→ PROBLEM TO SOLVE: Since the listing below shows pictures, leave them out and write out exactly the lines from the line with "Wallet and its" to the line with "fraud checks coordinated", both included, and no others.

+++

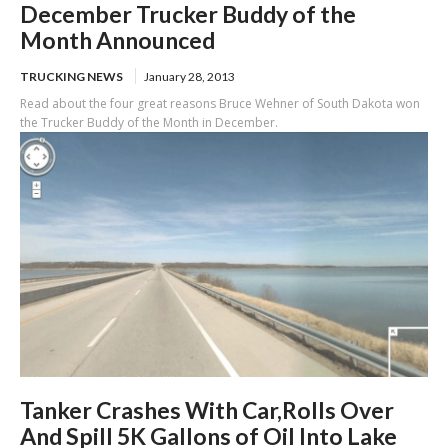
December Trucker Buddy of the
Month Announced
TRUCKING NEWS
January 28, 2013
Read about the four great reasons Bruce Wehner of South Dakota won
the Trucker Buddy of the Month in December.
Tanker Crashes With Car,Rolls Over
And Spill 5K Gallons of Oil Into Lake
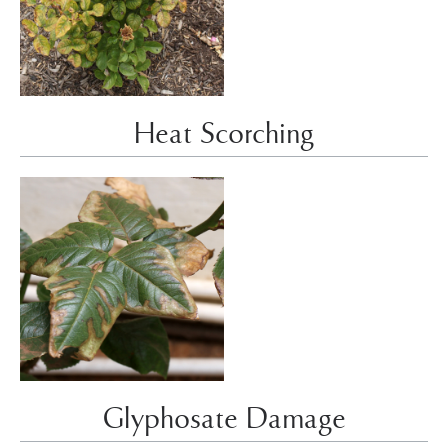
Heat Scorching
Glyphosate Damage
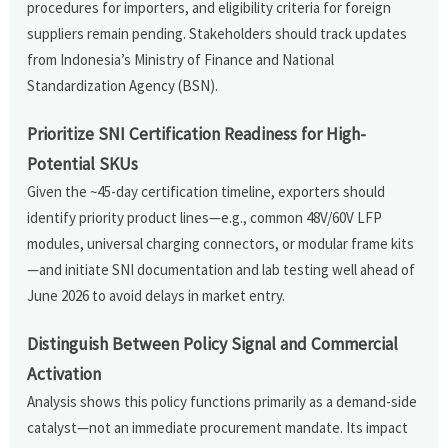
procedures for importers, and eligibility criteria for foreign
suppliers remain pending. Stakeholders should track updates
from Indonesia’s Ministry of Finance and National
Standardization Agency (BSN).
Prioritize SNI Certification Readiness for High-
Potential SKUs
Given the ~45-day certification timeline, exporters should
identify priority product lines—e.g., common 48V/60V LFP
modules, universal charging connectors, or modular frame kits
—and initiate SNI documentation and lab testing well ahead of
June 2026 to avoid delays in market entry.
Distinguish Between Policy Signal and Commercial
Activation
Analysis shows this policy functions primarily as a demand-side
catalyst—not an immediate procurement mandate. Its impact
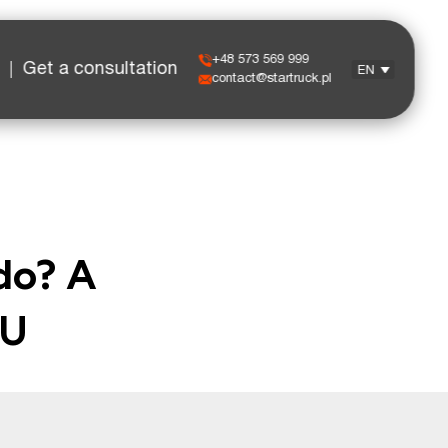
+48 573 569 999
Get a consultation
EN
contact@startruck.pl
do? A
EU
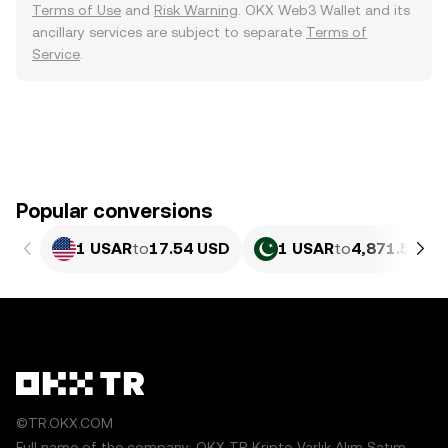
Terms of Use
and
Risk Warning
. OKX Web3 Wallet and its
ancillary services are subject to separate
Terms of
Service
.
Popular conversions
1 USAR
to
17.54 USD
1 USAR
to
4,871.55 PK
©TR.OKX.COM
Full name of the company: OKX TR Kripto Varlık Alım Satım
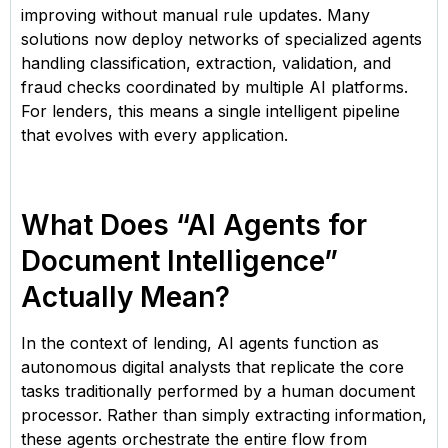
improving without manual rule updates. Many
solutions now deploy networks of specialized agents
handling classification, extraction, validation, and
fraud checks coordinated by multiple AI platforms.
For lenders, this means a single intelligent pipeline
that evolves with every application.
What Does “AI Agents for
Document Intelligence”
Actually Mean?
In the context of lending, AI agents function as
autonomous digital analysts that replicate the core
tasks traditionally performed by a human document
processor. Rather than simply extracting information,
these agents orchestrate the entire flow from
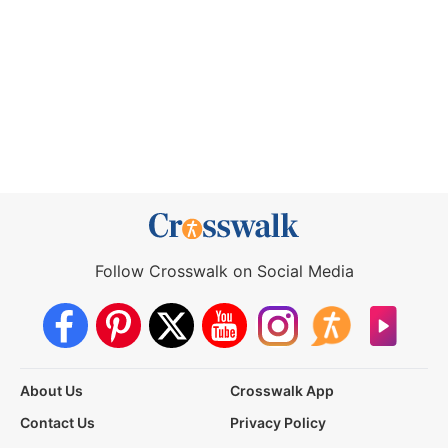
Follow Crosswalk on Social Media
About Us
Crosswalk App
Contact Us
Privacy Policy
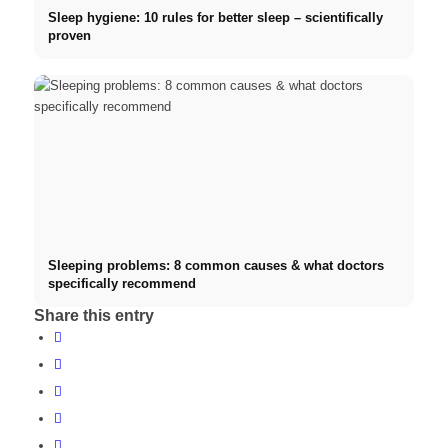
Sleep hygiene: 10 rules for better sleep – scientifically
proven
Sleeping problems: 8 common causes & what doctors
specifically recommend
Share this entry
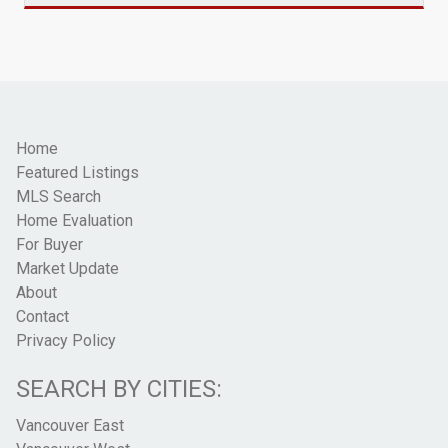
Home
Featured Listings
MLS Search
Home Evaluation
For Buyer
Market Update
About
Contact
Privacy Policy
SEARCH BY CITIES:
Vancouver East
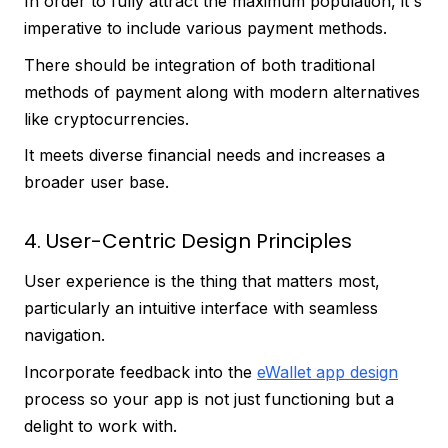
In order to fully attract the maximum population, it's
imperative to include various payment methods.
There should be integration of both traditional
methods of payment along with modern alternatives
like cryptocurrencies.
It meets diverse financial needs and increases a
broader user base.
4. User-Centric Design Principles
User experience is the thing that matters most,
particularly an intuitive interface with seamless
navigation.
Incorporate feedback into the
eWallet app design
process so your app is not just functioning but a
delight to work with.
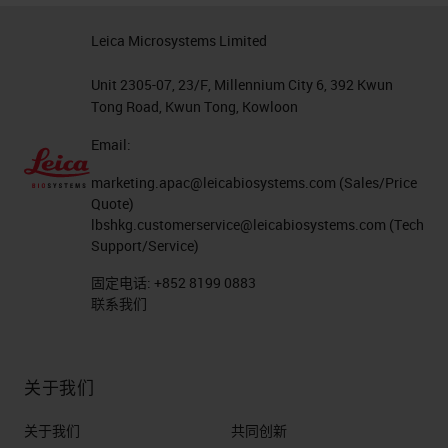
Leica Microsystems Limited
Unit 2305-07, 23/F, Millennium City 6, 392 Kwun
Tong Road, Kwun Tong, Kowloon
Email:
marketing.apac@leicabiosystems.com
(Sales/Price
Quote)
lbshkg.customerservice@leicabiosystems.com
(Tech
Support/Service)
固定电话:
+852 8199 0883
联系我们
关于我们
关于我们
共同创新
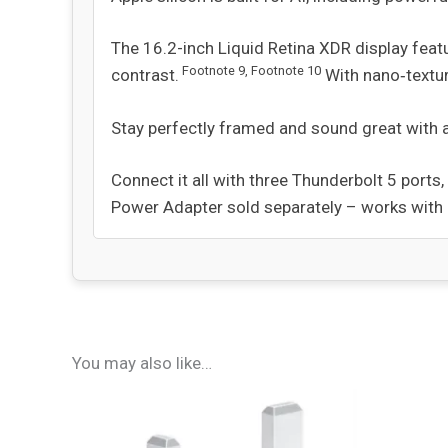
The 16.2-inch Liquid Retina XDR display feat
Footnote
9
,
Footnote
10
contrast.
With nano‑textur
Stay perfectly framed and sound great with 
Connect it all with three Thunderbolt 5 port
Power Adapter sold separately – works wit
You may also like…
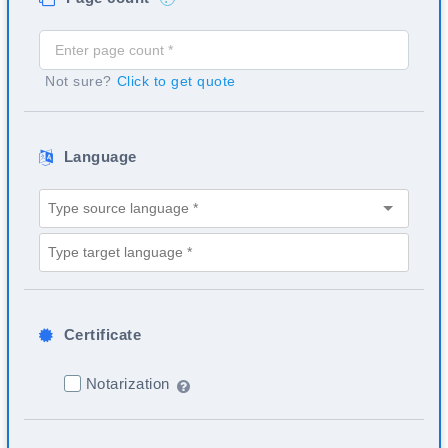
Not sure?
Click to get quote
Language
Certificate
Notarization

+++

→ FINISHED TASK:
. OKX Web3 Wallet and its
ancillary services are subject to separate
Terms of
Service
.
Popular conversions
1 USAR
to
17.54 USD
1 USAR
to
4,871.55 PK
©TR.OKX.COM
Full name of the company: OKX TR Kripto Varlık Alım Satım
improving without manual rule updates. Many
solutions now deploy networks of specialized agents
handling classification, extraction, validation, and
fraud checks coordinated by multiple AI platforms.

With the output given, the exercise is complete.